Data coding and harmonization: How DataCoH and Charmstats are transforming social science data

Kristi Winters

Building: Law Building
Room: Breakout 3 - Law Building, Room 104
Date: 2012-07-10 11:00 AM – 12:30 PM
Last modified: 2012-04-03


Comparative social researchers are often confronted with the challenge of making key theoretical concepts comparable across nations and/or time. One example is the socio-demographic variable ‘Education’. To operationalize ‘education’ researchers must review multiple educational systems across nations and/or changing educational structures within one nation across time. Further, researchers have multiple ways to recode education into a harmonized variable including (inter alia): the Hoffmeyer-Zlotnik/Warner matrix; the CASMIN education scheme; the International Standard Classification of Education; or a harmonized variable provided by the dataset itself.

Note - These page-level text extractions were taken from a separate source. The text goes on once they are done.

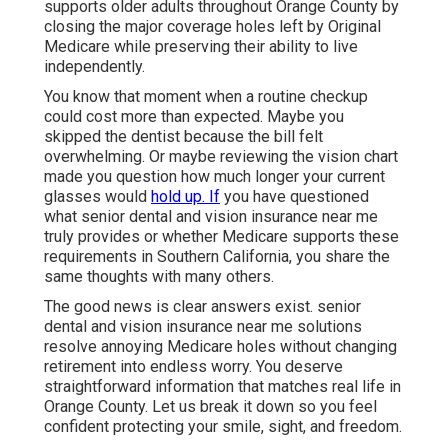
supports older adults throughout Orange County by
closing the major coverage holes left by Original
Medicare while preserving their ability to live
independently.
You know that moment when a routine checkup
could cost more than expected. Maybe you
skipped the dentist because the bill felt
overwhelming. Or maybe reviewing the vision chart
made you question how much longer your current
glasses would
hold up. If
you have questioned
what senior dental and vision insurance near me
truly provides or whether Medicare supports these
requirements in Southern California, you share the
same thoughts with many others.
The good news is clear answers exist. senior
dental and vision insurance near me solutions
resolve annoying Medicare holes without changing
retirement into endless worry. You deserve
straightforward information that matches real life in
Orange County. Let us break it down so you feel
confident protecting your smile, sight, and freedom.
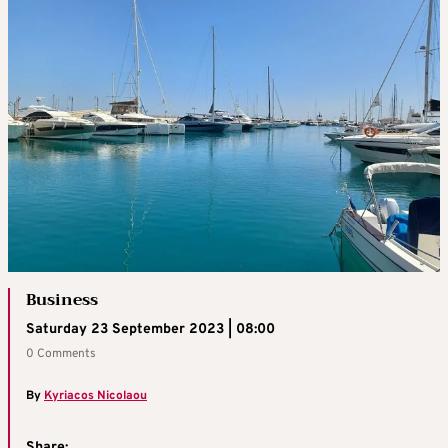
Business
Saturday 23 September 2023 | 08:00
0 Comments
By
Kyriacos Nicolaou
Share:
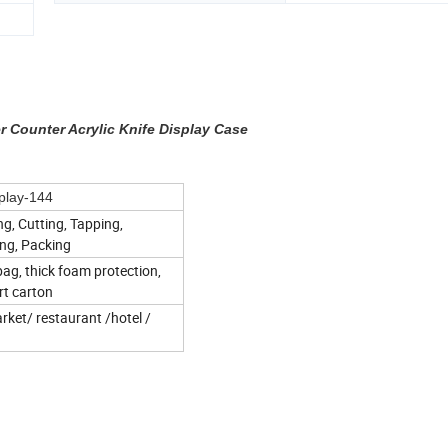
 Counter Acrylic Knife Display Case
play-144
ng, Cutting, Tapping,
ing, Packing
bag, thick foam protection,
rt carton
ket/ restaurant /hotel /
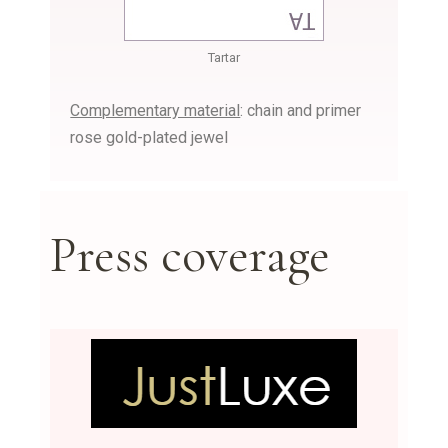
Tartar
Complementary material
: chain and primer
rose gold-plated jewel
Press coverage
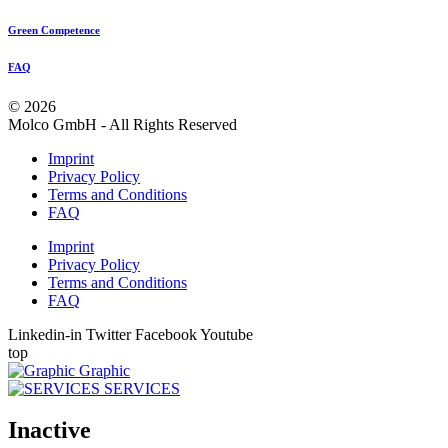
Green Competence
FAQ
© 2026
Molco GmbH - All Rights Reserved
Imprint
Privacy Policy
Terms and Conditions
FAQ
Imprint
Privacy Policy
Terms and Conditions
FAQ
Linkedin-in
Twitter
Facebook
Youtube
top
Graphic
SERVICES
Inactive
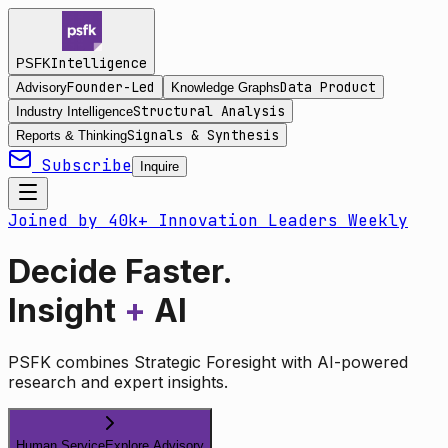
Intelligence
PSFK
Founder-Led
Data Product
Advisory
Knowledge Graphs
Structural Analysis
Industry Intelligence
Signals & Synthesis
Reports & Thinking
Subscribe
Inquire
Joined by 40k+ Innovation Leaders Weekly
Decide Faster.
Insight
+
AI
PSFK combines Strategic Foresight with AI-powered
research and expert insights.
Human Service
Explore Advisory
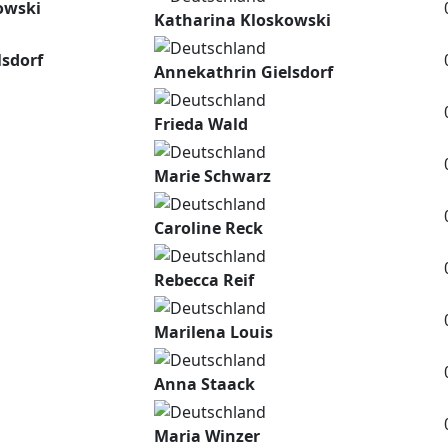
owski
Katharina Kloskowski
lsdorf
Annekathrin Gielsdorf
Frieda Wald
Marie Schwarz
Caroline Reck
Rebecca Reif
Marilena Louis
Anna Staack
Maria Winzer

GESIS is developing two electronic resources to assist social researchers. The website DataCoH (Data Coding and Harmonization) will provide a centralized online library of data coding and harmonization for existing variables to increase transparency and variable replication. DataCoH initially will contain socio-demographic variables used across the social sciences and then expand to discipline-specific variables. The software program Charmstats (Coding and Harmonizing Statistics) will provide a structured approach to data harmonization by allowing researchers to: 1) download harmonization protocols; 2) document variable coding and harmonization processes; 3) access variables from existing datasets for harmonization; and 4) create harmonization protocols for publication and citation. This paper explains DataCoH and Charmstats and demonstrates how they work.